You’re reading a free article with opinions that may differ from The Motley Fool’s Premium Investing Services. Become a Motley Fool member today to get instant access to our top analyst recommendations, in-depth research, investing resources, and more. Learn More.

I can’t help but notice the number of cheap shares on the FTSE 100 at the moment.

After a tough few years for the stock market, many companies have suffered. The Footsie has stayed relatively resilient during that time. Yet UK shares seem to have gone out of fashion with investors recently.

A rare chance to buy?

But I’m not here to complain. Instead of panicking, I actually think now could be a rare opportunity to load up on bargains. A chance to add high-quality businesses to my portfolio for a slashed price? Yes, please.

The average price-to-earnings (P/E) ratio of the FTSE 100 sits at 10.5. That’s dirt cheap. For comparison, the FTSE 250 average is 12.5. Across the pond, the S&P 500 averages 23.3, while the Nasdaq 100 is over 30.

Of course, those American indices have historically been more expensive than what we have to offer here in the UK, so there’s that to consider.

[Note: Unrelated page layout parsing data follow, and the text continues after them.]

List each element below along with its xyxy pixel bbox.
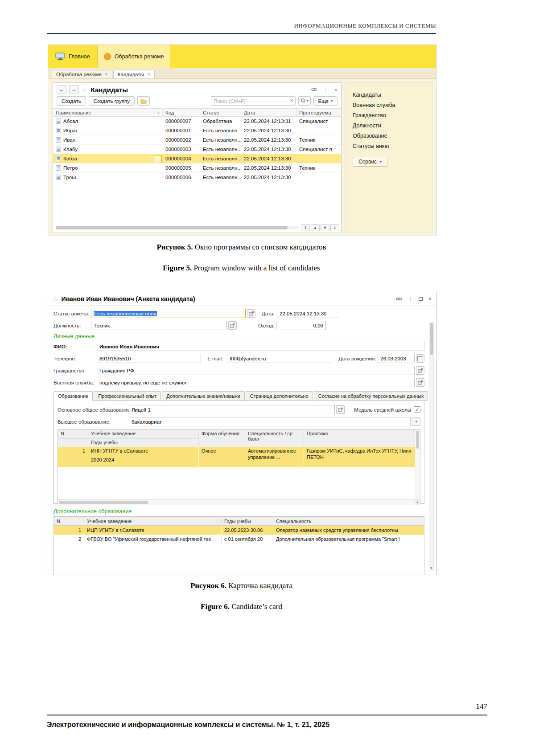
email-field[interactable]: IIIIII@yandex.ru — [227, 354, 332, 363]
sidebar-item-positions[interactable]: Должности — [346, 123, 432, 129]
app-top-panel: Главное Обработка резюме — [48, 45, 436, 68]
tab-additional-page[interactable]: Страница дополнительно — [246, 391, 313, 401]
tab-personal-data-consent[interactable]: Согласие на обработку персональных данны… — [314, 391, 428, 401]
sidebar-item-statuses[interactable]: Статусы анкет — [346, 143, 432, 149]
scrollbar-thumb[interactable] — [59, 501, 148, 504]
table-row[interactable]: Клабу 000000003 Есть незаполн... 22.05.2… — [53, 145, 341, 154]
sidebar-item-citizenship[interactable]: Гражданство — [346, 112, 432, 119]
open-military-button[interactable] — [416, 378, 424, 387]
go-top-button[interactable]: ↥ — [301, 224, 310, 231]
military-field[interactable]: подлежу призыву, но еще не служил — [97, 378, 415, 387]
sidebar-item-candidates[interactable]: Кандидаты — [346, 92, 432, 98]
favorite-star-icon[interactable]: ☆ — [53, 295, 58, 302]
education-table-header[interactable]: N Учебное заведение Годы учебы Форма обу… — [58, 430, 415, 447]
scroll-corner-icon[interactable]: ▾ — [415, 499, 420, 505]
tab-professional-experience[interactable]: Профессиональный опыт — [94, 391, 161, 401]
horizontal-scrollbar[interactable] — [56, 226, 299, 229]
choose-degree-button[interactable]: ▾ — [412, 417, 420, 426]
open-status-button[interactable] — [247, 309, 255, 318]
education-tab-panel: Основное общее образование: Лицей 1 Меда… — [54, 400, 424, 504]
go-up-button[interactable]: ▲ — [311, 224, 320, 231]
back-button[interactable]: ← — [57, 85, 66, 94]
additional-table-header[interactable]: N Учебное заведение Годы учебы Специальн… — [54, 517, 424, 526]
more-button[interactable]: Еще ▾ — [313, 96, 337, 106]
service-button[interactable]: Сервис ▾ — [353, 157, 387, 167]
cell-form: Очное — [199, 447, 245, 467]
basic-education-field[interactable]: Лицей 1 — [129, 405, 335, 414]
tab-candidates[interactable]: Кандидаты × — [113, 70, 155, 78]
create-group-button[interactable]: Создать группу — [89, 96, 135, 106]
cell-date: 22.05.2024 12:13:30 — [241, 126, 296, 135]
military-label: Военная служба: — [54, 380, 97, 385]
go-bottom-button[interactable]: ↧ — [330, 224, 339, 231]
calendar-button[interactable] — [416, 354, 424, 363]
table-horizontal-scrollbar[interactable] — [58, 499, 415, 505]
table-vertical-scrollbar[interactable] — [415, 430, 420, 499]
cell-position — [296, 126, 341, 135]
date-field[interactable]: 22.05.2024 12:13:30 — [277, 309, 339, 318]
status-field[interactable]: Есть незаполненные поля — [91, 309, 246, 318]
table-row[interactable]: Трош 000000006 Есть незаполн... 22.05.20… — [53, 173, 341, 182]
open-icon — [418, 380, 423, 385]
form-vertical-scrollbar[interactable]: ▼ — [429, 322, 434, 571]
medal-checkbox[interactable]: ✓ — [414, 406, 420, 413]
position-field[interactable]: Техник — [91, 321, 227, 330]
higher-education-field[interactable]: бакалавриат — [129, 417, 411, 426]
clear-search-icon[interactable]: × — [290, 98, 293, 104]
birthdate-field[interactable]: 26.03.2003 — [378, 354, 415, 363]
link-icon[interactable] — [396, 296, 402, 302]
phone-field[interactable]: 89191535510 — [97, 354, 201, 363]
scrollbar-thumb[interactable] — [56, 226, 288, 229]
table-row[interactable]: Петро 000000005 Есть незаполн... 22.05.2… — [53, 163, 341, 173]
close-tab-icon[interactable]: × — [105, 72, 108, 77]
close-window-icon[interactable]: × — [334, 86, 337, 93]
create-button[interactable]: Создать — [57, 96, 86, 106]
tab-additional-skills[interactable]: Дополнительные знания/навыки — [162, 391, 245, 401]
column-name: Наименование — [56, 110, 91, 115]
table-row[interactable]: Ибраг 000000001 Есть незаполн... 22.05.2… — [53, 126, 341, 135]
cell-years: 22.05.2023-30.06 — [222, 526, 273, 535]
cell-empty — [58, 456, 88, 464]
cell-code: 000000006 — [163, 173, 200, 182]
education-row[interactable]: 1 ИНН УГНТУ в г.Салавате 2020 2024 Очное… — [58, 447, 415, 467]
subsystem-tab-resume-processing[interactable]: Обработка резюме — [98, 45, 171, 68]
salary-field[interactable]: 0,00 — [276, 321, 326, 330]
forward-button[interactable]: → — [69, 85, 79, 94]
calendar-icon — [417, 356, 423, 361]
main-menu-item[interactable]: Главное — [48, 45, 98, 68]
open-citizenship-button[interactable] — [416, 366, 424, 375]
close-window-icon[interactable]: × — [428, 295, 432, 302]
additional-education-row[interactable]: 2 ФГБОУ ВО "Уфимский государственный неф… — [54, 535, 424, 544]
more-menu-icon[interactable]: ⋮ — [407, 295, 413, 302]
more-menu-icon[interactable]: ⋮ — [323, 86, 329, 93]
cell-status: Есть незаполн... — [200, 135, 241, 144]
chevron-down-icon: ▾ — [380, 160, 382, 164]
table-row[interactable]: Абсал 000000007 Обработана 22.05.2024 12… — [53, 117, 341, 126]
cell-status: Есть незаполн... — [200, 163, 241, 172]
sidebar-item-military-service[interactable]: Военная служба — [346, 102, 432, 108]
table-row[interactable]: Иван 000000002 Есть незаполн... 22.05.20… — [53, 135, 341, 145]
chevron-down-icon: ▾ — [331, 99, 333, 103]
close-tab-icon[interactable]: × — [147, 72, 150, 77]
link-icon[interactable] — [311, 86, 317, 93]
salary-value: 0,00 — [313, 323, 323, 328]
open-school-button[interactable] — [336, 405, 345, 414]
fio-field[interactable]: Иванов Иван Иванович — [97, 342, 424, 351]
favorite-star-icon[interactable]: ☆ — [82, 86, 87, 93]
table-row-selected[interactable]: Кобза 000000004 Есть незаполн... 22.05.2… — [53, 154, 341, 163]
tab-education[interactable]: Образование — [54, 391, 93, 401]
list-settings-button[interactable] — [137, 96, 150, 106]
restore-window-icon[interactable] — [419, 297, 423, 301]
tab-resume-processing[interactable]: Обработка резюме × — [52, 70, 112, 78]
search-button[interactable]: ▾ — [298, 96, 311, 106]
scrollbar-thumb[interactable] — [416, 431, 419, 449]
scroll-down-icon[interactable]: ▼ — [429, 566, 433, 570]
scrollbar-thumb[interactable] — [430, 323, 433, 355]
additional-education-row[interactable]: 1 ИЦП УГНТУ в г.Салавате 22.05.2023-30.0… — [54, 526, 424, 535]
citizenship-field[interactable]: Гражданин РФ — [97, 366, 415, 375]
go-down-button[interactable]: ▼ — [321, 224, 329, 231]
sidebar-item-education[interactable]: Образование — [346, 133, 432, 139]
table-header[interactable]: Наименование↓ Код Статус Дата Претендуем… — [53, 108, 341, 117]
choose-position-button[interactable] — [228, 321, 237, 330]
search-input[interactable] — [211, 96, 296, 106]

That said, 10.5 still looks cheap compared to the FTSE 100’s historical figures.

Lately, I’ve been taking action and snapping up some shares with attractive valuations. A few honourable mentions include Barclays (6.3), Legal & General (6.9), and BP (4.2).

One on my list

However, it’s one stock that I’ve had in my holdings for a while that I’m keen to top up on. That’s Lloyds (LSE: LLOY).

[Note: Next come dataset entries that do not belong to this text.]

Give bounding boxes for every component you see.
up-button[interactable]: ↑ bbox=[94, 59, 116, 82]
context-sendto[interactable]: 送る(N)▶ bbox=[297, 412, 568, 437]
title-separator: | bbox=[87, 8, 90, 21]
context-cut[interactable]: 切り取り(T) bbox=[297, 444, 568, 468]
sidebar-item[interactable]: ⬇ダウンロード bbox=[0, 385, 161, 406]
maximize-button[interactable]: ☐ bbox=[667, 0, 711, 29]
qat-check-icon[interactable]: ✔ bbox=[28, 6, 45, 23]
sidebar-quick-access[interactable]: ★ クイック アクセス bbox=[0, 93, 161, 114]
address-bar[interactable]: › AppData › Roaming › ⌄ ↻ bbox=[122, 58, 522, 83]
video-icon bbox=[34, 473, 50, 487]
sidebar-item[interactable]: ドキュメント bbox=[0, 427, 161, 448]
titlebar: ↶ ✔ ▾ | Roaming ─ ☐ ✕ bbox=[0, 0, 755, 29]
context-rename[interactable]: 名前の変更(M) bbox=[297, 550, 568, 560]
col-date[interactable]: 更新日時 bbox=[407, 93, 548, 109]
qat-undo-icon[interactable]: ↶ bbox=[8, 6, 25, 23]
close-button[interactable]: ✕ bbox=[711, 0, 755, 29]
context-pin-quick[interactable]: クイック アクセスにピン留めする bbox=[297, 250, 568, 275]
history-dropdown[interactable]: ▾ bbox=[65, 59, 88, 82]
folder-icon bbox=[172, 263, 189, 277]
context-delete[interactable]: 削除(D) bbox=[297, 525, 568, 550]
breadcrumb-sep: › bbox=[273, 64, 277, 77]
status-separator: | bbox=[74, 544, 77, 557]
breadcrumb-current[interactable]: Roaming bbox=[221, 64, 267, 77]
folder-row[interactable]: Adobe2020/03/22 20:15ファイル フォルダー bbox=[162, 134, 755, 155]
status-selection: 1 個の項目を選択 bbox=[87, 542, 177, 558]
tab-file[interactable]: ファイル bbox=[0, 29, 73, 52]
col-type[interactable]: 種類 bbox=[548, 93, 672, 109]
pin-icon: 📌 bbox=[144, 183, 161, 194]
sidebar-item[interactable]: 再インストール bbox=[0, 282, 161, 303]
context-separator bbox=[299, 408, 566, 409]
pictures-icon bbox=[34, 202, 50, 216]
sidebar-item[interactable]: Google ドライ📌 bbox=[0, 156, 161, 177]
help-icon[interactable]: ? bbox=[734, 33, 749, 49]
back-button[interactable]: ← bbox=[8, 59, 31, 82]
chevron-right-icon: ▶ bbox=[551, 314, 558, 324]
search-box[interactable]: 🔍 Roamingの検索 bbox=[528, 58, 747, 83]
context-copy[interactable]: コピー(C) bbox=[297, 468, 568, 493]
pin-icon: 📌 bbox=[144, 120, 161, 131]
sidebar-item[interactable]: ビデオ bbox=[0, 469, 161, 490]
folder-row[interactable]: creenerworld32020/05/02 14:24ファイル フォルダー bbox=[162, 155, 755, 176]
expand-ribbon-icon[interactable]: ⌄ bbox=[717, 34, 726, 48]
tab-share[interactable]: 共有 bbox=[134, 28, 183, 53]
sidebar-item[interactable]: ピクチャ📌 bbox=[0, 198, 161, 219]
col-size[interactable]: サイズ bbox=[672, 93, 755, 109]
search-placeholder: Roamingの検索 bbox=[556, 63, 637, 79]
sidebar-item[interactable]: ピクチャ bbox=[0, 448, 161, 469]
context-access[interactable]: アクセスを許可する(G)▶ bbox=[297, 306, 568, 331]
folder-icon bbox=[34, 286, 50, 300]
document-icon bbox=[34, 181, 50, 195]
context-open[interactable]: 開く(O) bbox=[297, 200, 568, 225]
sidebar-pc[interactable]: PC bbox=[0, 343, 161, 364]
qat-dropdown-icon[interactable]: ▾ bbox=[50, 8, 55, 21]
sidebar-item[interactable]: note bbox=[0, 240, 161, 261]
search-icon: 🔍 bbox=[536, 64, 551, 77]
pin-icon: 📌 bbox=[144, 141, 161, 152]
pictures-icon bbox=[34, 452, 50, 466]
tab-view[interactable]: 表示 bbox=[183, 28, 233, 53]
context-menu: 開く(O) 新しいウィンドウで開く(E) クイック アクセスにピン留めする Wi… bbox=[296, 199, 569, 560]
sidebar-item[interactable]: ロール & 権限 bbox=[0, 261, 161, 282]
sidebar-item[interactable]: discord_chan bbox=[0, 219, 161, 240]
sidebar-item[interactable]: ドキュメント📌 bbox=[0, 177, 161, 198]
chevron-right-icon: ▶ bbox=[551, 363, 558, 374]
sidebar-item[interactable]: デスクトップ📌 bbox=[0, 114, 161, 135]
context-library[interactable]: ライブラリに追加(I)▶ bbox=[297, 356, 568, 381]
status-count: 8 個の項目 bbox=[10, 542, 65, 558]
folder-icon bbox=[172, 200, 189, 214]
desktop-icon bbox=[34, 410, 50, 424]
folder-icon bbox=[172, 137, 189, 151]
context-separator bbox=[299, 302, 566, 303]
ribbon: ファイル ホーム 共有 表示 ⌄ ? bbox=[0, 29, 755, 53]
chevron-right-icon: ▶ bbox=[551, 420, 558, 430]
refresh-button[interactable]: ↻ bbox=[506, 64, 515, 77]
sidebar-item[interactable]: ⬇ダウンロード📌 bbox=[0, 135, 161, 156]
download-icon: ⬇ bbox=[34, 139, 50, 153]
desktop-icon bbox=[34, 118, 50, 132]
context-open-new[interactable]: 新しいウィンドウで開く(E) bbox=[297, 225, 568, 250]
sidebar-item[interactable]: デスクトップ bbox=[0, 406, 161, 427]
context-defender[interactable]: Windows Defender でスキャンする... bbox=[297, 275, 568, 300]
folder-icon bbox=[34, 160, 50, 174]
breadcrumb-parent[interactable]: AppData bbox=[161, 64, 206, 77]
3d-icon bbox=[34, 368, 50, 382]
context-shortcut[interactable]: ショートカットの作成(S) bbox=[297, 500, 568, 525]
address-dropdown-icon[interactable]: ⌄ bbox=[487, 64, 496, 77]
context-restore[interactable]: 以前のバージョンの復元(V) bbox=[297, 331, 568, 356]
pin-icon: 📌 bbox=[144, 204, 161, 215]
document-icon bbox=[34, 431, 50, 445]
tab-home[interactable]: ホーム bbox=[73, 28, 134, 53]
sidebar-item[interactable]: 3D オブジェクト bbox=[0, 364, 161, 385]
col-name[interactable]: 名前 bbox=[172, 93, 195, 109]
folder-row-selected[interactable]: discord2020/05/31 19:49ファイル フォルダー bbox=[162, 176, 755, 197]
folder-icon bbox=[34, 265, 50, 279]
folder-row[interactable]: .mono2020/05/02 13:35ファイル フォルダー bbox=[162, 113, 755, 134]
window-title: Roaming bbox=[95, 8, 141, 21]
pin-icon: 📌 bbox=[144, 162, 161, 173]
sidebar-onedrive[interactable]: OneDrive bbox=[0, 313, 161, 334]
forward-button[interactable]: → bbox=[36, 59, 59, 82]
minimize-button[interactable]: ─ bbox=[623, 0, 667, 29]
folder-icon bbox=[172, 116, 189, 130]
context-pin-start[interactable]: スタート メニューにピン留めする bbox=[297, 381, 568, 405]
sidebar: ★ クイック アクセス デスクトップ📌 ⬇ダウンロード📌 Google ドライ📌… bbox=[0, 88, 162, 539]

In the last five years, its share price has been largely uninspiring. Across that time, it’s fallen 23.6%. However, now at 49.5p, I’m sensing a buying opportunity.

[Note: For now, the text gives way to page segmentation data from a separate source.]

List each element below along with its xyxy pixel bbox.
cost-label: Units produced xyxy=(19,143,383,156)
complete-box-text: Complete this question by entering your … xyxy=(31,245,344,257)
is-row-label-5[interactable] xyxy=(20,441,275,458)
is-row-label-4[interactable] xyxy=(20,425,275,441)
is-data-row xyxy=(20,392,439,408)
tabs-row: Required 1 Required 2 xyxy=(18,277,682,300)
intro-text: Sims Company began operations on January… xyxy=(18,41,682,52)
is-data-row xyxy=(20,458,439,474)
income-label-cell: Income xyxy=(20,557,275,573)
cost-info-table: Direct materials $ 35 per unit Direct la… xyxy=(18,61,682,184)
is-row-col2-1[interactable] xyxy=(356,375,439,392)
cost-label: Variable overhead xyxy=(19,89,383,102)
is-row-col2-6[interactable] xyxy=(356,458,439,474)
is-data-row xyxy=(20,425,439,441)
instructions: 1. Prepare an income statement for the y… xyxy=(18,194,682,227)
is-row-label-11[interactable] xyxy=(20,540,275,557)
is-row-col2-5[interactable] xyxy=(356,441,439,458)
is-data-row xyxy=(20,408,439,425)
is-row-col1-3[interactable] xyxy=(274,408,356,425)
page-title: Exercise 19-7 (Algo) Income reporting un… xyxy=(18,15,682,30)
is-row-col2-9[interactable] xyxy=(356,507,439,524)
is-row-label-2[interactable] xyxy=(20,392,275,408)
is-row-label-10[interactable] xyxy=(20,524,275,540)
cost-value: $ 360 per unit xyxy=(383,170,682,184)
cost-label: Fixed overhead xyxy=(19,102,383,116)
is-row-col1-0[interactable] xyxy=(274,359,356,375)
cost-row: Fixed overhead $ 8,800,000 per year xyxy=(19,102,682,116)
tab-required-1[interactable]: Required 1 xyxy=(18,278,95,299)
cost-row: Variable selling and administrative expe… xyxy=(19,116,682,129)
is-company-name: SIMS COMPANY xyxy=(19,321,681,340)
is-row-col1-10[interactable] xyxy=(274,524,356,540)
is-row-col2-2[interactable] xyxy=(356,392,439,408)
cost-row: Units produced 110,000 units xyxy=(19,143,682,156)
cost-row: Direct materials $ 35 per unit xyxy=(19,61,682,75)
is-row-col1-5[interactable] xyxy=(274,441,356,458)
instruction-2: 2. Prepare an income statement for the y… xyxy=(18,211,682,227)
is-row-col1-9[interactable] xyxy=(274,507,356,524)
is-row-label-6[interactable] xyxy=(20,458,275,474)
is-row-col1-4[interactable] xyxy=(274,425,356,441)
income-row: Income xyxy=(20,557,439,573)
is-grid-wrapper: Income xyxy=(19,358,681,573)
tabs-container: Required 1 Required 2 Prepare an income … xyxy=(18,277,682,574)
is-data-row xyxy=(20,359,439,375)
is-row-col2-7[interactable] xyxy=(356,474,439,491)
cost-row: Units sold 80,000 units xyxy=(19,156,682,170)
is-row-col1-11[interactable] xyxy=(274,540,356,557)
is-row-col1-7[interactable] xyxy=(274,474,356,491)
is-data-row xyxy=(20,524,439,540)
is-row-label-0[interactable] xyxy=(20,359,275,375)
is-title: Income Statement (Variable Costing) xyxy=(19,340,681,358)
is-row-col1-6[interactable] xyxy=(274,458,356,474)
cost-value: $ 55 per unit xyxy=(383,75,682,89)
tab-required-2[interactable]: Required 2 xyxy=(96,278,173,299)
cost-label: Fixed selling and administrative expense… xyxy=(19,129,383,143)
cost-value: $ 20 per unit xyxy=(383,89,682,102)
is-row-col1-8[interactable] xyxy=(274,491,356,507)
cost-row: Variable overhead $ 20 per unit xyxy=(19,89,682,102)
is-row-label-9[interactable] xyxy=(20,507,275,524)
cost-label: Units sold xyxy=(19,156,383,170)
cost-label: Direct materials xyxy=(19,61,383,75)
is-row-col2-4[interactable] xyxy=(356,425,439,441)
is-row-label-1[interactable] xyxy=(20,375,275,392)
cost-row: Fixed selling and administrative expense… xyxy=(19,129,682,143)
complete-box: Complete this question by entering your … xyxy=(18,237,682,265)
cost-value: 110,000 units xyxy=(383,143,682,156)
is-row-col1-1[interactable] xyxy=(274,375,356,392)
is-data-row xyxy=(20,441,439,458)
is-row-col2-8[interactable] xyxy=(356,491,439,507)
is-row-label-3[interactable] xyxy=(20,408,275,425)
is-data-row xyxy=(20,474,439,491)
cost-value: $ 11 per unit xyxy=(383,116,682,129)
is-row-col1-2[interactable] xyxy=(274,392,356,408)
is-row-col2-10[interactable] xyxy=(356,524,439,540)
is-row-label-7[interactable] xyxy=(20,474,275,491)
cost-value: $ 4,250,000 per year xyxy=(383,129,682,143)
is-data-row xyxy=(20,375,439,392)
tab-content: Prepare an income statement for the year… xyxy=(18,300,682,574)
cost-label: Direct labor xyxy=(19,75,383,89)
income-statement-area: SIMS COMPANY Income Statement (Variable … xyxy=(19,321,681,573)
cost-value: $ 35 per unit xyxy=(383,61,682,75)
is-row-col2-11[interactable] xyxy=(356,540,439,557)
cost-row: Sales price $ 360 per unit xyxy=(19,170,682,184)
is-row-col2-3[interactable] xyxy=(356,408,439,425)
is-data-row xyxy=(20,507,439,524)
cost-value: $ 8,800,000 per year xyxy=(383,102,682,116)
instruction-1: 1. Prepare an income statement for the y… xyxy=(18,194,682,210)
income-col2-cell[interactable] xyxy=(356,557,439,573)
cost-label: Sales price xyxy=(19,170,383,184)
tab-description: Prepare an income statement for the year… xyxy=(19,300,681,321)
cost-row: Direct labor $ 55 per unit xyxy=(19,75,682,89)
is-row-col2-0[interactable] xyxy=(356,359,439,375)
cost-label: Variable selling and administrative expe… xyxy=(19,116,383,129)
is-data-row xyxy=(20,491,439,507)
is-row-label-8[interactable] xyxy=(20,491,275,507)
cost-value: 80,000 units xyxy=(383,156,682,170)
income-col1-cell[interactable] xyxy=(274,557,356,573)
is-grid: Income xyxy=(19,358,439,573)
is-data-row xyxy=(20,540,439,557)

It currently trades on a P/E ratio of just 6.5. On top of that, its price-to-book ratio, a common valuation metric used for banks, is just 0.67.

To go alongside its low valuation is a juicy 5.6% dividend yield. Dividends are never guaranteed. However, covered three times by trailing earnings, I have confidence in Lloyds paying out.

What’s more, its yield tops the FTSE 100 average of 3.9%. And with the business hiking its dividend by 15% to 2.76p, along with announcing a £2bn share buyback scheme, investors are hopeful of more to come.

Actions surrounding interest rates have impacted the bank’s performance recently and will continue to do so going forward. Higher rates have boosted its net interest margin, which rose 17 basis points to 3.11% in 2023. However, as rates are cut, which is expected to begin towards the back end of this year, this could see its profits decline.

As the UK’s largest mortgage lender, its share price is also closely tied to the property market, which has wobbled in recent times. However, Halifax’s latest house pricing index showed property prices had risen for the fifth consecutive month. That’s a major positive for the bank.

As inflation falls, I’m hopeful the stock will be provided with further momentum. And at its current price, I think it looks too cheap to ignore.

The businesses I buy today I plan to own for the decades to come. With that, I think Lloyds could be a long-term winner in my portfolio. With any cash I have, I want to increase my position.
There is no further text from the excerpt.